Some Republican lawmakers claim Napolitano is "politicizing" the death of Army Pfc. Lori Piestewa, a Hopi Tribe member from Tuba City who was killed in Iraq last month. Many American Indians find the name of Phoenix's Squaw Peak offensive and have tried for years to rename it.
"It seemed to me (an opportunity) to make lemonade out of a lemon," said Napolitano, who considers the name an embarrassment.
Republican state Rep. John Allen said Napolitano inappropriately merged renaming the peak with honoring Piestewa. The state should deal with the issues separately and honor all Arizonans who died in the war, he said.
"They have taken an individual who has done a great service for their country and tried to use that person posthumous to get a political end they couldn't get themselves," Allen said. "That's wrong."
Even though the chairman of the Arizona Geographic and Historic Names Board has threatened to block her plan, Napolitano said she will continue to push the name change.

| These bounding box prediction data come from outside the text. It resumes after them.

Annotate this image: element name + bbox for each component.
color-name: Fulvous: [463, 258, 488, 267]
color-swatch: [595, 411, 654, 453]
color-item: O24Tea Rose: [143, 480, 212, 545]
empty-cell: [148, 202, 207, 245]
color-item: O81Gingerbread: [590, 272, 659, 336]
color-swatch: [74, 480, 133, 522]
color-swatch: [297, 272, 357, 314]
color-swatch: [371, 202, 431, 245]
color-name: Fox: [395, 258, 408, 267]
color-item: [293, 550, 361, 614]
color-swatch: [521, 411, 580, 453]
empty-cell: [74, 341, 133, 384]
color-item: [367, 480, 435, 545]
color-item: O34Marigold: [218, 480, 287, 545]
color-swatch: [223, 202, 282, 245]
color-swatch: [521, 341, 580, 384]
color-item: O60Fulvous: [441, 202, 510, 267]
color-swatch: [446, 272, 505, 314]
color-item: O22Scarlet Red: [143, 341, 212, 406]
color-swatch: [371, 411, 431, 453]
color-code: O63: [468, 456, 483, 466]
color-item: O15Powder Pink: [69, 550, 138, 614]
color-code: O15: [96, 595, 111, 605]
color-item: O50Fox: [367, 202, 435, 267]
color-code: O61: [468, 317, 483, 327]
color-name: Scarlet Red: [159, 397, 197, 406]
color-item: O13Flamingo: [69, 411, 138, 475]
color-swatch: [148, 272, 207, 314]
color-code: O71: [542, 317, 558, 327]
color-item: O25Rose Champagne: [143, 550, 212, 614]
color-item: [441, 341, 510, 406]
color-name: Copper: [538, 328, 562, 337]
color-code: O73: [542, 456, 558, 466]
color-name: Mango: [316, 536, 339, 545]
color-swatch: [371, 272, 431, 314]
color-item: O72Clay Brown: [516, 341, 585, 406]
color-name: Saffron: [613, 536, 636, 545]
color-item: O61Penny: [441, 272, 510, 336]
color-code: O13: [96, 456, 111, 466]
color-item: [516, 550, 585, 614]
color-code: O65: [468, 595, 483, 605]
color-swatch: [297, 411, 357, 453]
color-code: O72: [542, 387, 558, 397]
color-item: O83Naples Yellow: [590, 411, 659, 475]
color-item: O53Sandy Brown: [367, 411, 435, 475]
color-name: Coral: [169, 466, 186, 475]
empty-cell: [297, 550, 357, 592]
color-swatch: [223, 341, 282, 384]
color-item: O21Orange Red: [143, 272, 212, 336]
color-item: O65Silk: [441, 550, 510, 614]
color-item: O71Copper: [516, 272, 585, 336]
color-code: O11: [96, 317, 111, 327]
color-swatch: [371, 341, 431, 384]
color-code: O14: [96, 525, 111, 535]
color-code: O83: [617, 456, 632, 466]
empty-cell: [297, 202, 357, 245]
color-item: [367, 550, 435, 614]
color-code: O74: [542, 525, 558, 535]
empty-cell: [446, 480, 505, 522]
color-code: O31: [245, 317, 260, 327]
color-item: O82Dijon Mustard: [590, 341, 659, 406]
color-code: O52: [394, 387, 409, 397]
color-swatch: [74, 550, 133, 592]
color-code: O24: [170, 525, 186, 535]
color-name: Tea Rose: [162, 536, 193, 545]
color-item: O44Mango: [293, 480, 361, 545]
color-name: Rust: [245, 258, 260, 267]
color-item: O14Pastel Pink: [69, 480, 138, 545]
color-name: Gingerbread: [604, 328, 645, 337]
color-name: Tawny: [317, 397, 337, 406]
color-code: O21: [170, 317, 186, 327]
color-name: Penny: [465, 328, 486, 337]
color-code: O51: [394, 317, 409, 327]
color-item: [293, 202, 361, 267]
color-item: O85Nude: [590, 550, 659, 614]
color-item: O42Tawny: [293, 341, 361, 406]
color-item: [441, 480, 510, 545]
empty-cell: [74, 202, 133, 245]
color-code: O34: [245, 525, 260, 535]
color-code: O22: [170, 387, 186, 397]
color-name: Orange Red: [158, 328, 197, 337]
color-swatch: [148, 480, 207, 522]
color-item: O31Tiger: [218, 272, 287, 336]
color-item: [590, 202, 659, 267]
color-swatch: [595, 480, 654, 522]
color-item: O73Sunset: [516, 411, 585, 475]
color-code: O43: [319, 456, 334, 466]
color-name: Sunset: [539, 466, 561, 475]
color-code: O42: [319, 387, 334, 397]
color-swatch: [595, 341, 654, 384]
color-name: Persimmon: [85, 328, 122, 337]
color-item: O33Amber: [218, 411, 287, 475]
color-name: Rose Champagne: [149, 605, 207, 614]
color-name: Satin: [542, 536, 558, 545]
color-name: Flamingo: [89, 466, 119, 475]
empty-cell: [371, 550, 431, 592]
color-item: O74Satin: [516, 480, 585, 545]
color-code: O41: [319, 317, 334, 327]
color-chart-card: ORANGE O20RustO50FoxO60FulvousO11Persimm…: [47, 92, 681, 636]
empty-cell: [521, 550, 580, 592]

Man-made features can be named even after the living, but state and federal policies on geographic titles say there must be a five-year waiting period after a person's death before the name can be used.
Tim J. Norton, who heads the geographic board, has said the board shouldn't abandon the guidelines because renaming geographic features shouldn't be an emotional issue. He couldn't be reached for comment late Monday.
Critics claim "squaw" is derived from an Indian word for female genitalia, although some linguists disagree.